Monday, March 22, 2010

Negar-Nigger-Niggra-Colored-Negro-Black-African American-Negro?: The 2010 U.S. Census and the Evolution of an Appellation

So the big day finally arrived! For some reason, my children have been anticipating the arrival of the 2010 census form like Christmas. They found out that the census is only taken every ten years, and their schools and television commercials have been hyping it up so much that they saw it as a big cultural and societal event.

So, my wife filled out our part, person one and person two. She put herself first on the form, but it’s all good. Then she passed the form to my son so he could fill in the information for person three. And it went well until he got to the choices for race.

He read off the choices: “African American, Black, Negro. Negro? Wait a minute. Which block do I check?”

I informed him that he should just check that box and move on so his sister could fill out her section, but he refused to move on. Indignantly he said, “I’m African American. I’ll accept Black. But I’m not a Negro. If I check this box, I’m agreeing that I am indeed a Negro.”

Now, I’ve been looking on from the periphery at the whole controversy about “Negro” being included on the census. I haven’t paid very much attention to it, though, because it didn’t seem that much of a big deal. Keep in mind, two weeks or so ago I was called a nigger by a student, so Negro pales in comparison.
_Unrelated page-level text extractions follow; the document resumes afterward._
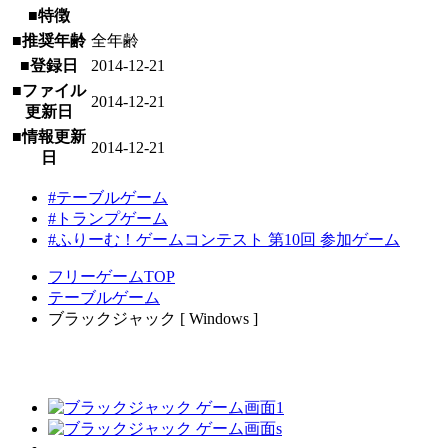
■特徴
■推奨年齢
全年齢
■登録日
2014-12-21
■ファイル
2014-12-21
更新日
■情報更新
2014-12-21
日
#テーブルゲーム
#トランプゲーム
#ふりーむ！ゲームコンテスト 第10回 参加ゲーム
フリーゲームTOP
テーブルゲーム
ブラックジャック [ Windows ]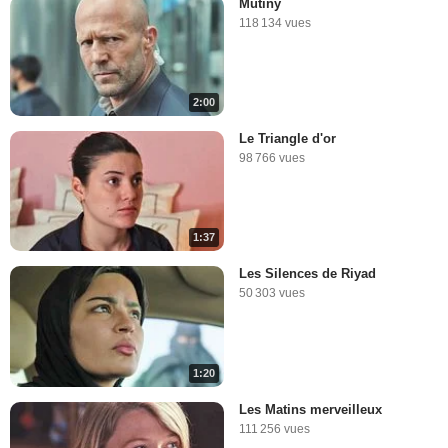
Mutiny
118 134 vues
2:00
Le Triangle d'or
98 766 vues
1:37
Les Silences de Riyad
50 303 vues
1:20
Les Matins merveilleux
111 256 vues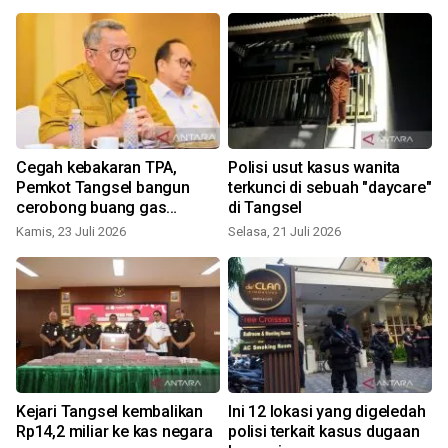
Cegah kebakaran TPA,
Polisi usut kasus wanita
Pemkot Tangsel bangun
terkunci di sebuah "daycare"
cerobong buang gas
di Tangsel
metana
Kamis, 23 Juli 2026
Selasa, 21 Juli 2026
S
Kejari Tangsel kembalikan
Ini 12 lokasi yang digeledah
Rp14,2 miliar ke kas negara
polisi terkait kasus dugaan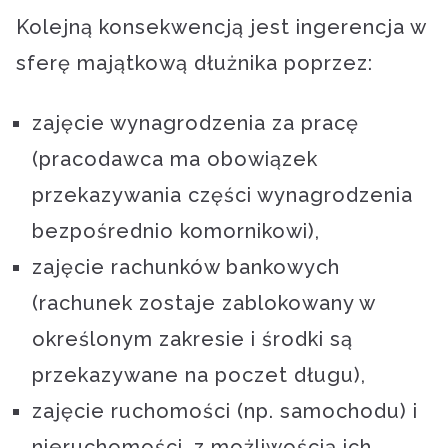
Kolejną konsekwencją jest ingerencja w
sferę majątkową dłużnika poprzez:
zajęcie wynagrodzenia za pracę
(pracodawca ma obowiązek
przekazywania części wynagrodzenia
bezpośrednio komornikowi),
zajęcie rachunków bankowych
(rachunek zostaje zablokowany w
określonym zakresie i środki są
przekazywane na poczet długu),
zajęcie ruchomości (np. samochodu) i
nieruchomości, z możliwością ich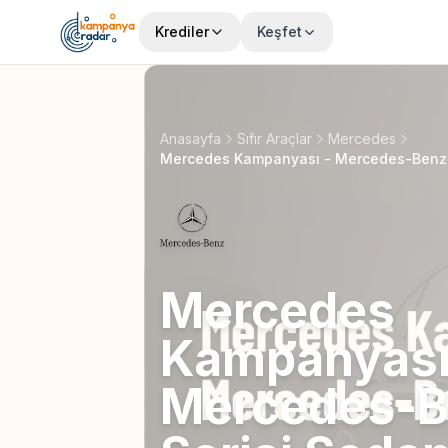
Krediler
Keşfet
Anasayfa
Sıfır Araçlar
Mercedes
Mercedes
Kampanyası
Mercedes-B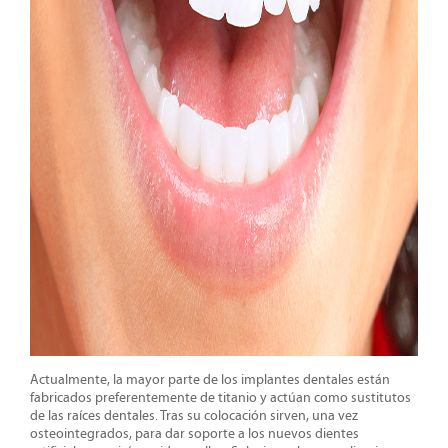
Actualmente, la mayor parte de los implantes dentales están
fabricados preferentemente de titanio y actúan como sustitutos
de las raíces dentales. Tras su colocación sirven, una vez
osteointegrados, para dar soporte a los nuevos dientes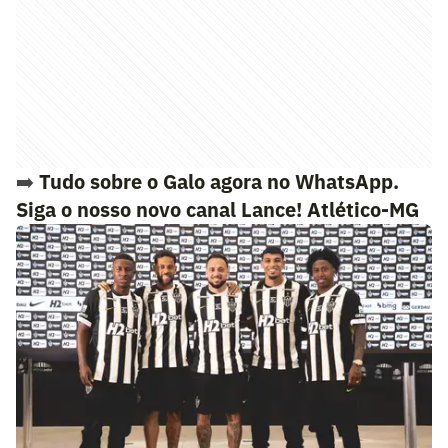
➡️
Tudo sobre o Galo agora no WhatsApp.
Siga o nosso novo canal Lance! Atlético-MG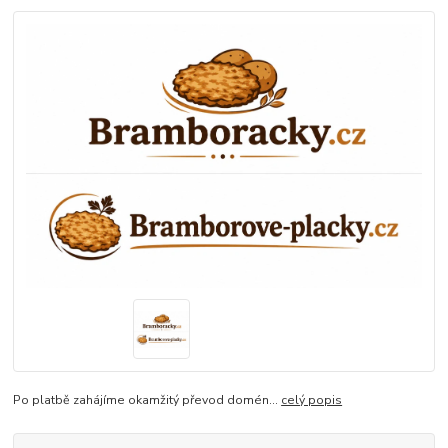
Po platbě zahájíme okamžitý převod domén...
celý popis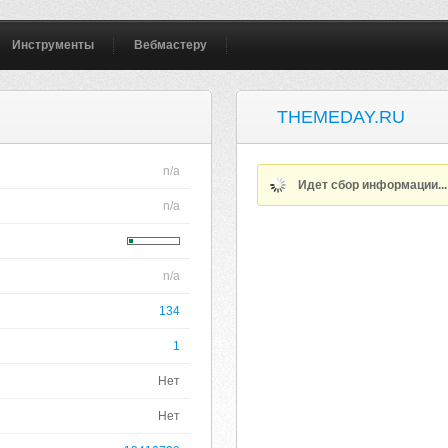
Инструменты
Вебмастеру
THEMEDAY.RU
n/a
Идет сбор информации..
n/a
n/a
134
1
Нет
Нет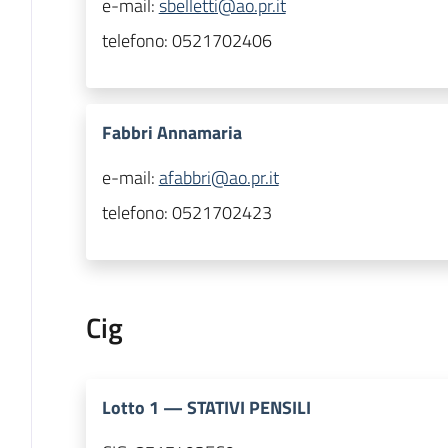
e-mail:
sbelletti@ao.pr.it
telefono:
0521702406
Fabbri Annamaria
e-mail:
afabbri@ao.pr.it
telefono:
0521702423
Cig
Lotto
1
—
STATIVI PENSILI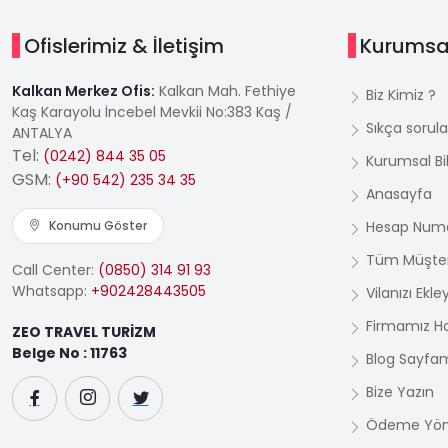
Ofislerimiz & İletişim
Kurumsa
Kalkan Merkez Ofis:
Kalkan Mah. Fethiye
Biz Kimiz ?
Kaş Karayolu İncebel Mevkii No:383 Kaş /
Sıkça sorula
ANTALYA
Tel:
(0242) 844 35 05
Kurumsal Bil
GSM:
(+90 542) 235 34 35
Anasayfa
Konumu Göster
Hesap Numa
Tüm Müşter
Call Center:
(0850) 314 91 93
Whatsapp:
+902428443505
Vilanızı Ekle
Firmamız H
ZEO TRAVEL TURİZM
Belge No : 11763
Blog Sayfa
Bize Yazın
Ödeme Yön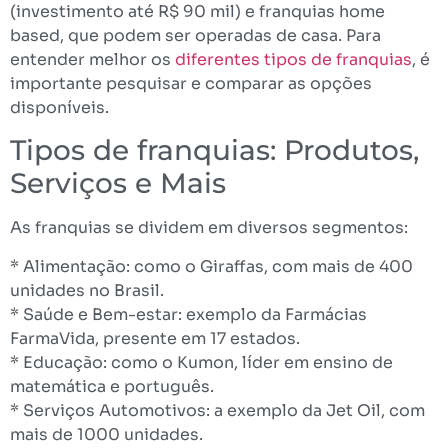
(investimento até R$ 90 mil) e franquias home
based, que podem ser operadas de casa. Para
entender melhor os
diferentes tipos de franquias
, é
importante pesquisar e comparar as opções
disponíveis.
Tipos de franquias: Produtos,
Serviços e Mais
As franquias se dividem em diversos segmentos:
* Alimentação: como o Giraffas, com mais de 400
unidades no Brasil.
* Saúde e Bem-estar: exemplo da Farmácias
FarmaVida, presente em 17 estados.
* Educação: como o Kumon, líder em ensino de
matemática e português.
* Serviços Automotivos: a exemplo da Jet Oil, com
mais de 1000 unidades.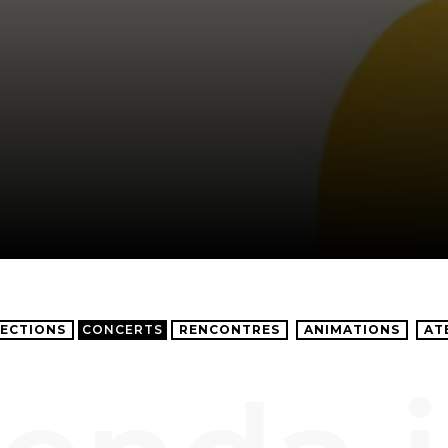
ECTIONS
CONCERTS
RENCONTRES
ANIMATIONS
AT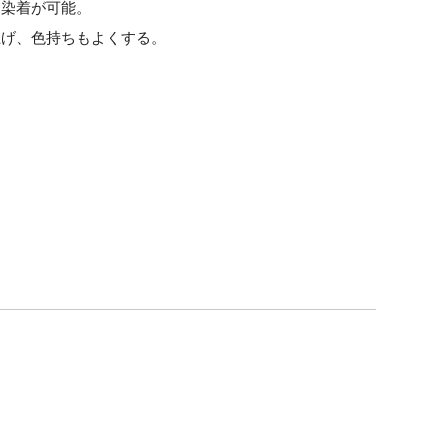
ら染着が可能。
上げ、色持ちもよくする。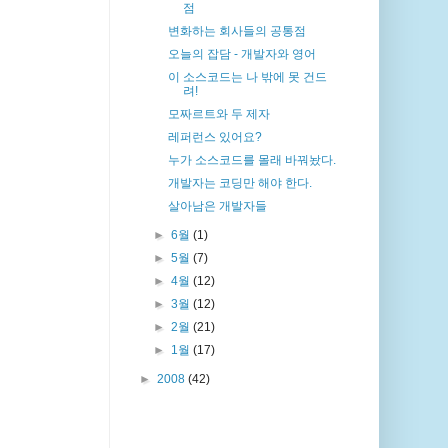
점
변화하는 회사들의 공통점
오늘의 잡담 - 개발자와 영어
이 소스코드는 나 밖에 못 건드
려!
모짜르트와 두 제자
레퍼런스 있어요?
누가 소스코드를 몰래 바꿔놨다.
개발자는 코딩만 해야 한다.
살아남은 개발자들
►
6월
(1)
►
5월
(7)
►
4월
(12)
►
3월
(12)
►
2월
(21)
►
1월
(17)
►
2008
(42)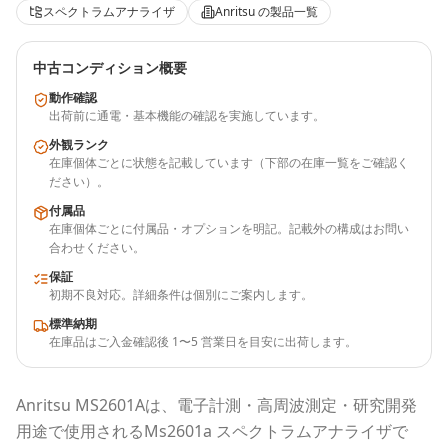
スペクトラムアナライザ
Anritsu
の製品一覧
中古コンディション概要
動作確認
出荷前に通電・基本機能の確認を実施しています。
外観ランク
在庫個体ごとに状態を記載しています（下部の在庫一覧をご確認く
ださい）。
付属品
在庫個体ごとに付属品・オプションを明記。記載外の構成はお問い
合わせください。
保証
初期不良対応。詳細条件は個別にご案内します。
標準納期
在庫品はご入金確認後 1〜5 営業日を目安に出荷します。
Anritsu
MS2601A
は、電子計測・高周波測定・研究開発
用途で使用される
Ms2601a スペクトラムアナライザ
で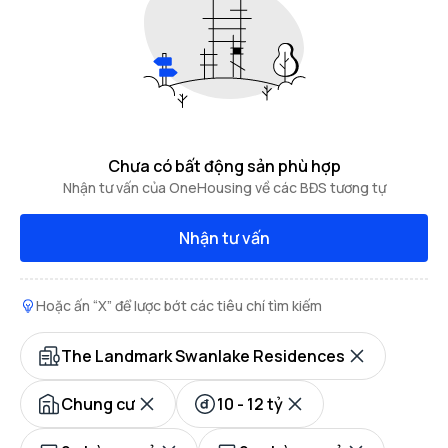
Chưa có bất động sản phù hợp
Nhận tư vấn của OneHousing về các BĐS tương tự
Nhận tư vấn
Hoặc ấn “X” để lược bớt các tiêu chí tìm kiếm
The Landmark Swanlake Residences
Chung cư
10 - 12 tỷ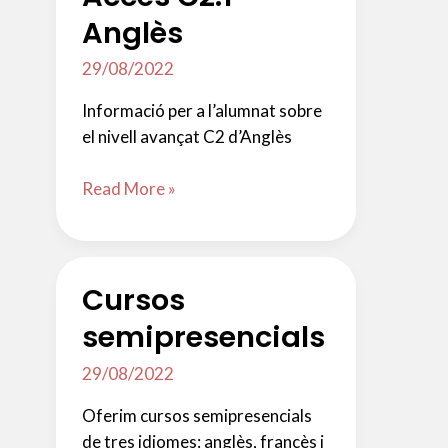
Anglès
29/08/2022
Informació per a l’alumnat sobre
el nivell avançat C2 d’Anglès
Accés
Read More »
C2.1
Anglès
Cursos
semipresencials
29/08/2022
Oferim cursos semipresencials
de tres idiomes: anglès, francès i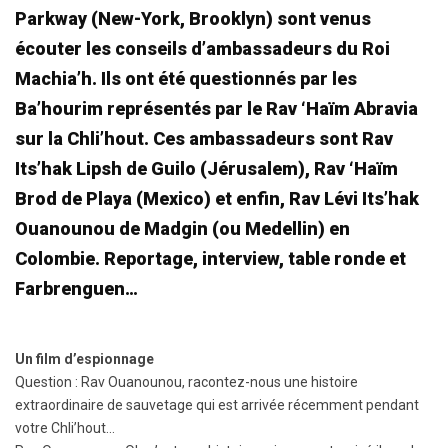
Parkway (New-York, Brooklyn) sont venus
écouter les conseils d’ambassadeurs du Roi
Machia’h. Ils ont été questionnés par les
Ba’hourim représentés par le Rav ‘Haïm Abravia
sur la Chli’hout. Ces ambassadeurs sont Rav
Its’hak Lipsh de Guilo (Jérusalem), Rav ‘Haïm
Brod de Playa (Mexico) et enfin, Rav Lévi Its’hak
Ouanounou de Madgin (ou Medellin) en
Colombie. Reportage, interview, table ronde et
Farbrenguen…
Un film d’espionnage
Question : Rav Ouanounou, racontez-nous une histoire
extraordinaire de sauvetage qui est arrivée récemment pendant
votre Chli’hout…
But can someone tell me what’s so wrong about the term Negro? And I am aware of the negative connotations surrounding the word; however, that does not mean I understand even after my son explained to me that when he hears the word, his mind automatically conjures up images of a servile, obsequious figure, debasing themselves so that they might receive favor. He says this is not what he seeks to be, and this is not what I’ve taught him up, so he does not understand why I do not understand why he objects so strongly to the word.

But at one time, even within my lifetime, Negro was the acceptable term used for African Americans. Is it generational?


I wonder what those “twenty or something odd Negars” dropped off by the Dutch slaver at Jamestown, Virginia, in 1619, and who were counted as part of the census the following year, thought of being referred to as Negars?

Perhaps because they were Africans, and as such, still held a memory of a homeland, a village, a place, a history—an identity, they resented being referred to as Negars. But then again, the term Negar simply meant black, so they might have accepted it without thought. Nevertheless, they did not possess the power or influence—the agency--to determine the term by which they would be referred.

And only within the crucible of slavery would the term Negar be bastardized to nigger, and because meaning is not inherent in language, the first blacks to be referred to as nigger probably did not think nothing of it at all, but after hundreds of years of degradation and dehumanization, black folk began to attach their treatment and their condition to the word, and the word began to gather the power and negativity still associated with it even until the current day.

I imagine, though, at some time somebody protested against the use of the word because in those old newsreel films and film footage taken of whites in the 1950’s and 1960’s, those “proper” whites who considered themselves more well-bred and genteel began to use “niggra” in place of “nigger” although I’m not quite sure of the actual difference it made; the semantics remained constant.

But as African Americans gained power and influence, where we could we began to define ourselves and part and parcel of defining ourselves was insisting that neither of those terms, nigger or niggra, be used in referring to us. I’m not certain which came first, colored or negro, or if they were even used simultaneously; I do, however, remember be referred to as both. In fact, until my eighty-five year grandmother died last year, she preferred the term colored.

However, now even colored appears to be deemed derogatory. Take a look at the following clip. The reporter inadvertently uses the term “colored” in discussing the National Association for the Advancement of Colored People with NAACP chairman Ben Jealous. A few minutes later he feels the need, or maybe he was coerced, to come back and apologize:



I do remember the Black Power Movement of the late 1960’s and 1970’s rejecting the term Negro for the same reasons my son mentions in favor of the term Black, and that was what we were referred to most often when I was a child—Blacks. However, in the same instance, I remember reading or hearing a speech by Malcom X which pre-dates the Black Power Movement in which he stated that the proper term was Afro-American which, of course, became African American at some time or another.

But I don’t even recall being referred to as African American with any frequency or consistency or seeing it show up as a choice on paperwork until about the late 1980’s. Maybe I will pull out some of my old army paperwork from that time and check there.

But anyway, over the course of my lifetime, I have watched as we have gained the agency to determine who we are and what we should be called. But of course, African America is not a monolith. Every African American javascript:void(0)does not think the same way or share the same principles and/or convictions, so it is natural that we should differ in the meaning and import of the term Negro showing up on the census.

However, just as I explained to my son, what is most important is who and what you think you are and who and what you know yourself to be and what actions you take toward that ideal; your definition and determination of self is more important than the definition and determination of those outside forces.

So, perhaps in the spirit of self-definition and becoming and the memory of those who came previous, it would be best to simply check the box other and write in “Negar,” and then with our actions and deeds, show the world who we really are.